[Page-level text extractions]
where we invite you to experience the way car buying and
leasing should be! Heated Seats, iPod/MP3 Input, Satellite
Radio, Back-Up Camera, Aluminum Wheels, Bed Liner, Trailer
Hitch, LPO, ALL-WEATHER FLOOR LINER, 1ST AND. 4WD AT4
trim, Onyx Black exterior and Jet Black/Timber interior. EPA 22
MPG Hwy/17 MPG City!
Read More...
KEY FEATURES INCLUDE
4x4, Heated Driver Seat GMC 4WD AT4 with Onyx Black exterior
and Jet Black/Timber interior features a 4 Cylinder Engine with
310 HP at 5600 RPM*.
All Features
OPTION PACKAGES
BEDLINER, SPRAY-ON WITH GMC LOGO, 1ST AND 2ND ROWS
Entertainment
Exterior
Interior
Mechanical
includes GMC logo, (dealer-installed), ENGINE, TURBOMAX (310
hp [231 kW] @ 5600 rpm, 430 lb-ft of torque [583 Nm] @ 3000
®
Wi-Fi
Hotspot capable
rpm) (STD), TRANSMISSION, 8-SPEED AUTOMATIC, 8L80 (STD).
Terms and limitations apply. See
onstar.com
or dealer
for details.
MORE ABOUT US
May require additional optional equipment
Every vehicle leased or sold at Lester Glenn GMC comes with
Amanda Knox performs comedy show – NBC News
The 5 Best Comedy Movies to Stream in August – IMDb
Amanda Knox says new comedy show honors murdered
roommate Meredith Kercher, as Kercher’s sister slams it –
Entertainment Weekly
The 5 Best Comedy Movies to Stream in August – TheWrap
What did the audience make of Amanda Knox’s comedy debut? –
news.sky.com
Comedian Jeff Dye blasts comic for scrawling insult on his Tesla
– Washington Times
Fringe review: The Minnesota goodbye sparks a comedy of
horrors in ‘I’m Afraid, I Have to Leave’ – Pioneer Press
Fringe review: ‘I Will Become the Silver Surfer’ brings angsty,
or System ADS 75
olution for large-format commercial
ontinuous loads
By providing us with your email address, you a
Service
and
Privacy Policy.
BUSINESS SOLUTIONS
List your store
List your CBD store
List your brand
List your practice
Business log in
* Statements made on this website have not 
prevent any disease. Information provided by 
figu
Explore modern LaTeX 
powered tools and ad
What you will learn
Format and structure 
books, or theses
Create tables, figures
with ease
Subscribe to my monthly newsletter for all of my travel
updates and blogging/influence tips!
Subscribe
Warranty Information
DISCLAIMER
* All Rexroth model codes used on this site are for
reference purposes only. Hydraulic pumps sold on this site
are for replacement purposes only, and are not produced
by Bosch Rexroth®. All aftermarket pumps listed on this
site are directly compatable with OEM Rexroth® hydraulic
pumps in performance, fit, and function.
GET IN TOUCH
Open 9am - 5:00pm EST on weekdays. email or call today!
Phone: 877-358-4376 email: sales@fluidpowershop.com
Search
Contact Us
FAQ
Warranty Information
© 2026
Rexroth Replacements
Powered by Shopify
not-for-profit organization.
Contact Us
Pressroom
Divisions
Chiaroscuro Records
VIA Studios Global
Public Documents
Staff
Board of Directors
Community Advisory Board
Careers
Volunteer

==

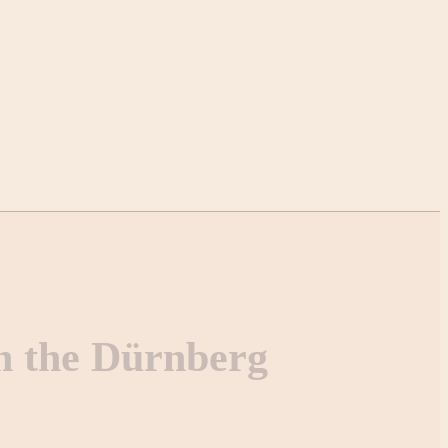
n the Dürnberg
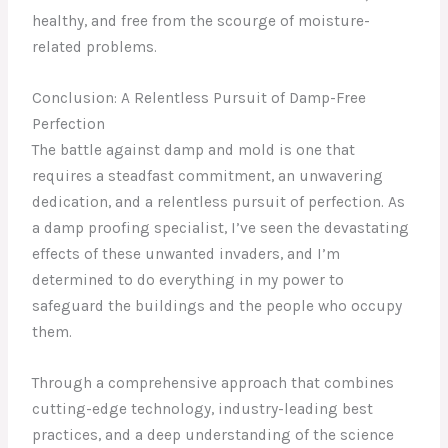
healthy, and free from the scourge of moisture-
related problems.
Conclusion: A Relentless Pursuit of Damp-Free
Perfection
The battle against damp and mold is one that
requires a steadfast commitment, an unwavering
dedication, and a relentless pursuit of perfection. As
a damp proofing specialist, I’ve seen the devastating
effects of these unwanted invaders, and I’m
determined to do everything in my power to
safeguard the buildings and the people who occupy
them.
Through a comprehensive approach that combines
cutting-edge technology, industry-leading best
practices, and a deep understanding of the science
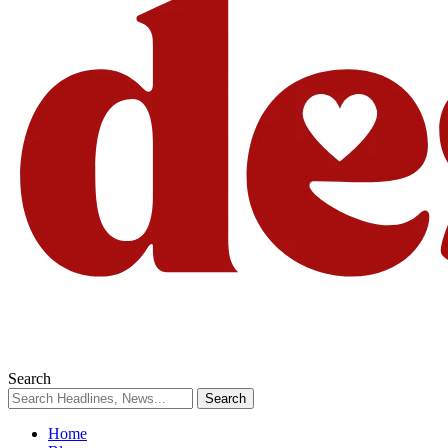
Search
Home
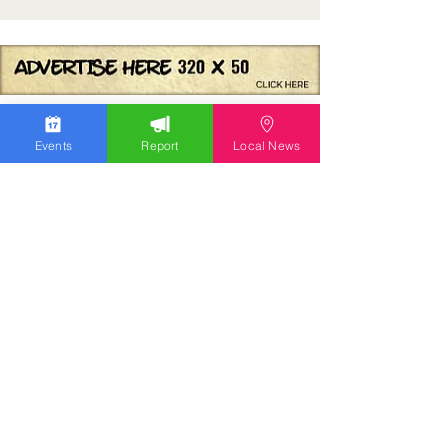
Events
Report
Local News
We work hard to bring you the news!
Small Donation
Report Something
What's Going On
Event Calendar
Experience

● **Work required**
For this exercise, repeat exactly the lines of the data above from the one with "Open 9am - 5:00pm" down to the one with "Chiaroscuro Records", both end lines included.

● **Written response**
Open 9am - 5:00pm EST on weekdays. email or call today!
Phone: 877-358-4376 email: sales@fluidpowershop.com
Search
Contact Us
FAQ
Warranty Information
© 2026
Rexroth Replacements
Powered by Shopify
not-for-profit organization.
Contact Us
Pressroom
Divisions
Chiaroscuro Records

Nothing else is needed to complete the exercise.